These are the most common words by frequency within the two texts. Let’s also consider the words that show up in both:

intersects = []
for i in carnivalWords.keys():
  if i in frankenWords.keys():
    intersects.append(i)
print(intersects)
## ['one', 'eyes', 'like', 'see', 'night', 'still', 'human', 'would']

There are both similarities and differences in these word lists. Both have words that, while not exactly stopwords, aren’t very interesting. For example ‘back’, and ‘around’ are high scoring words in ‘Carnival Row’ that don’t tell us much. But there are a lot more filler words in Frankenstein: ‘could’, ‘would’, ‘upon’, and ‘among’. One thing that this tells us in comparing these texts is that the novel has more filler words. This makes sense and is what we’d expect.

Names of characters place highly in both texts. In ‘Carnival Row’ we see a bunch of names, like ‘philostrade’,‘vignette’, ‘tourmaline’, and ‘alcandre’. In Frankenstein we see names like ‘elizabeth’,‘clerval’, and ‘justine’. Names appear more often in ‘Carnival Row’ than in Frankenstein, mainly because they are used within the script to show who is doing what. Within Frankenstein names are usually used when characters are addressing each other.

An interesting selection of words are those that are dealing with age and kind or station of person. In ‘Carnival Row’ we see the kinds of people represented in this story: ‘faerie’,‘human’,‘young’,‘police’, and ‘mayor’. These are associated with characterization in the story. In Frankenstein we see ‘human’ in the top 70 words, though we don’t see ‘creature’–that occurs in the top 100. But we have more identifiers of age and station: ‘man’,‘father’,‘friend’, and ‘old’.

Both stories contain words connoting violence and horror. ‘Carnival Row’ includes various body parts like ‘eyes’,‘wings’,‘hand’,‘face’,‘body’, and ‘head’. Other words that give the sense of the setting are ‘blood’,‘dark’,‘door’,‘behind’,‘black’,‘slowly’, and ‘night’. Together, these common words would probably tell us that this was a murder mystery, even if we never read the text. Frankenstein is much more balanced in tone, though it still presents words that connote horror. We again have ‘eyes’, and ‘night’ but we also have ‘death’, ‘passed’, ‘misery’, miserable’, and ‘old’

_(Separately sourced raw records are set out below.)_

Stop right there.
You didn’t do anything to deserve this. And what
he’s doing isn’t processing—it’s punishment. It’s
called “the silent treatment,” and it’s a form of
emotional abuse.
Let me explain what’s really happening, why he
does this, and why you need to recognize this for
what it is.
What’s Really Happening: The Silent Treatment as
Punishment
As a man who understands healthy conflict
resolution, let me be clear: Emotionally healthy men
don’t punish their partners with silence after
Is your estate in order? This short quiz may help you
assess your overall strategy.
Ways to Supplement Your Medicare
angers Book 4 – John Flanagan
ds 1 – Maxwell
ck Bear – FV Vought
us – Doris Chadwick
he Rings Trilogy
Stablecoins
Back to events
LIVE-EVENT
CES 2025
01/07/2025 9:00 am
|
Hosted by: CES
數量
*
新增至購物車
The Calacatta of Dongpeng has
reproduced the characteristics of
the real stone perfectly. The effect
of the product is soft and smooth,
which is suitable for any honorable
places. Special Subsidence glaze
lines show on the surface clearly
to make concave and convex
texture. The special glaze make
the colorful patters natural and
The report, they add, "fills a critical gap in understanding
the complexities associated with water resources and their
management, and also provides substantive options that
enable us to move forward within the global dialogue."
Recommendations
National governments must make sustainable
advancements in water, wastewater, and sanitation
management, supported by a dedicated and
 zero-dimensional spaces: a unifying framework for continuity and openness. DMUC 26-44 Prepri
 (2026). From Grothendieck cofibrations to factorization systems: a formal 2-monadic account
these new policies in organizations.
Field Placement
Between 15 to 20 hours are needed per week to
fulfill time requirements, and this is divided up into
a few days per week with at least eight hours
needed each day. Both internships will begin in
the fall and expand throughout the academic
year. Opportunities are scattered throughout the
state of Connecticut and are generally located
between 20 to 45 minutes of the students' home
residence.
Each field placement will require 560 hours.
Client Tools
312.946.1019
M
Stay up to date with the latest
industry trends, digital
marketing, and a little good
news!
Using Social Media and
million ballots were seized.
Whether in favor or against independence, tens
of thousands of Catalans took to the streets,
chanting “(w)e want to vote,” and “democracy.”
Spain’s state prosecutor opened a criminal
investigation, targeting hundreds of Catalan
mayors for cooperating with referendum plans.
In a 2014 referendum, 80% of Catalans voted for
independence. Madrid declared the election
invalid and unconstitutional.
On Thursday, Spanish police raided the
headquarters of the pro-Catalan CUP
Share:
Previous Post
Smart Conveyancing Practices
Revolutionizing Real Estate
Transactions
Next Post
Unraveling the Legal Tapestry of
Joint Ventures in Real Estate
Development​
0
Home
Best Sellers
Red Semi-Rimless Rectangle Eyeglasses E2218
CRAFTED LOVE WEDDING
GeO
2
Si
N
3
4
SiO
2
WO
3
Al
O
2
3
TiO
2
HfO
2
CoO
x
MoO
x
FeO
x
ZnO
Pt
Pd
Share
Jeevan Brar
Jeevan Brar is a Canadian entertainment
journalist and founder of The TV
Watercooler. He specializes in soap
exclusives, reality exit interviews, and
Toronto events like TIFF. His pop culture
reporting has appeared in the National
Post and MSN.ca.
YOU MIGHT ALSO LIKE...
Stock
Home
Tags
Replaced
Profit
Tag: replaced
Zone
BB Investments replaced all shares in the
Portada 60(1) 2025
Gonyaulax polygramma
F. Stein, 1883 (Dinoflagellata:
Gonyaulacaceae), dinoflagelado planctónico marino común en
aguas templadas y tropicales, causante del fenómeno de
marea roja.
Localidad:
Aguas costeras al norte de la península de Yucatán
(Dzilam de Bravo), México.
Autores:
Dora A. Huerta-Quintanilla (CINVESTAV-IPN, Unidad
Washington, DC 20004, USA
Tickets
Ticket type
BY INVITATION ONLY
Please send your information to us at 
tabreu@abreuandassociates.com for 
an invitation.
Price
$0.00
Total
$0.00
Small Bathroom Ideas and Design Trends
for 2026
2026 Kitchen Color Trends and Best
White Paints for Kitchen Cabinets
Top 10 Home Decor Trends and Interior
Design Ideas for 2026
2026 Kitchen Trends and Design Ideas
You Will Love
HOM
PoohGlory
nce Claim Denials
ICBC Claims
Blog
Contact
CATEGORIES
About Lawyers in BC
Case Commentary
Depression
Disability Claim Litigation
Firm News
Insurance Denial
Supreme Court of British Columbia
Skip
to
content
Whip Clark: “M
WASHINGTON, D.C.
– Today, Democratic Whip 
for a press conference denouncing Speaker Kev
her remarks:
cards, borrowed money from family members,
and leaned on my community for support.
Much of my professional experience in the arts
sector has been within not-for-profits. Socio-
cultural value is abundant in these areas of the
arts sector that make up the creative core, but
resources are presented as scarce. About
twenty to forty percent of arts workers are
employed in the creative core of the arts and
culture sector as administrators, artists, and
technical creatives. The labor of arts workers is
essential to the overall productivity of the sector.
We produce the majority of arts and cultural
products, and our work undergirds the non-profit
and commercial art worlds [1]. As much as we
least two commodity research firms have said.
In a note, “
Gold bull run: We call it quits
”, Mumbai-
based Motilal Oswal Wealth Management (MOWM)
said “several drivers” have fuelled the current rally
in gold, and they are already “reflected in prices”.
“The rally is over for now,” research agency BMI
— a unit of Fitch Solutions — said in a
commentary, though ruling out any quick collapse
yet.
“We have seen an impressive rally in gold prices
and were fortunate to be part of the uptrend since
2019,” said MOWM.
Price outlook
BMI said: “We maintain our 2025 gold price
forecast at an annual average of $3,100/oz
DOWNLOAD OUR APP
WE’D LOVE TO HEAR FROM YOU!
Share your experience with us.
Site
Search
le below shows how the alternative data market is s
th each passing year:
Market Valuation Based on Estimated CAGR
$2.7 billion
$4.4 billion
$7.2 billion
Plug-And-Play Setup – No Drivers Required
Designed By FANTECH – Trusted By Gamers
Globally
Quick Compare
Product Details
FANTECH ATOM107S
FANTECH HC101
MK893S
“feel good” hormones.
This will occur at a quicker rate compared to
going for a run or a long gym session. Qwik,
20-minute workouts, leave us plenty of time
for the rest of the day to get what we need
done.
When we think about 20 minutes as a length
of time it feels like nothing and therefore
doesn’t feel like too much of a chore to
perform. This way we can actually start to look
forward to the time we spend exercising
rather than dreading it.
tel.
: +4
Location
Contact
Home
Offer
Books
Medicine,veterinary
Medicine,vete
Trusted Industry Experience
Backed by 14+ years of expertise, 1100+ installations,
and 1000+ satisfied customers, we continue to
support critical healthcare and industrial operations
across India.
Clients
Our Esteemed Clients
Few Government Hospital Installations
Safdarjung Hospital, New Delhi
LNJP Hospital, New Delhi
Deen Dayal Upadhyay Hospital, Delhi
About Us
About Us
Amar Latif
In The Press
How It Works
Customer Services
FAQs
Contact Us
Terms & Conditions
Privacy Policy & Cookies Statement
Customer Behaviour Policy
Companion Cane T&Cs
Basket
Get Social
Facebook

Unlike ‘Carnival Row’, Frankenstein contains many emotion words. We see ‘felt’, ‘heart’, ‘feelings’, and ‘love’. Does that mean that ‘Carnival Row’ is unconcerned with these things? Definitely not. Rather, this is a structural difference. Frankenstein relies on the structure of nested letters and narratives. The perception of the narrator plays an important part of the story. On the flip side, “Carnival Row” is a screenplay and as such relies on setting and the actors to portray most of the emotion. That is, where Frankenstein will tell the reader that the creature is miserable, “Carnival Row” will rely on the actors’ portrayal of the emotions. So even though both stories contain similar emotions, they are more easily seen in the text of Frankenstein.

Generate Bigrams

Next let’s create bigram functions so we can likewise apply them to the texts.

def freqBigrams(string):
    # tokenize using pattern regex
    tokens = nltk.regexp_tokenize(string,pattern)
    # make everything lower
    wordlist = [w.lower() for w in tokens]
    #create measures object
    bigram_measures = nltk.collocations.BigramAssocMeasures() 
    #create finder
    finder = BigramCollocationFinder.from_words(wordlist) 
    # remove non-alphas
    finder.apply_word_filter(alpha_filter)
    # remove stopwords
    finder.apply_word_filter(lambda w: w in stopwords)
    # get bigrams by raw frequency
    scored = finder.score_ngrams(bigram_measures.raw_freq)
    return(scored)

def PMIBigrams(string):
    # tokenize using pattern regex
    tokens = nltk.regexp_tokenize(string,pattern)
    # make everything lower
    wordlist = [w.lower() for w in tokens]
    #create measures object
    #create measures object
    bigram_measures = nltk.collocations.BigramAssocMeasures() 
    #create finder
    finder = BigramCollocationFinder.from_words(wordlist) 
    # remove non-alphas
    finder.apply_word_filter(alpha_filter)
    # remove stopwords
    finder.apply_word_filter(lambda w: w in stopwords)
    # remove low frequency
    finder.apply_freq_filter(5)
    # get bigrams PMI
    scored = finder.score_ngrams(bigram_measures.pmi)
    return(scored)

The PMI uses a frequency filter of 5 to ensure that the words that show up are actually common to the texts.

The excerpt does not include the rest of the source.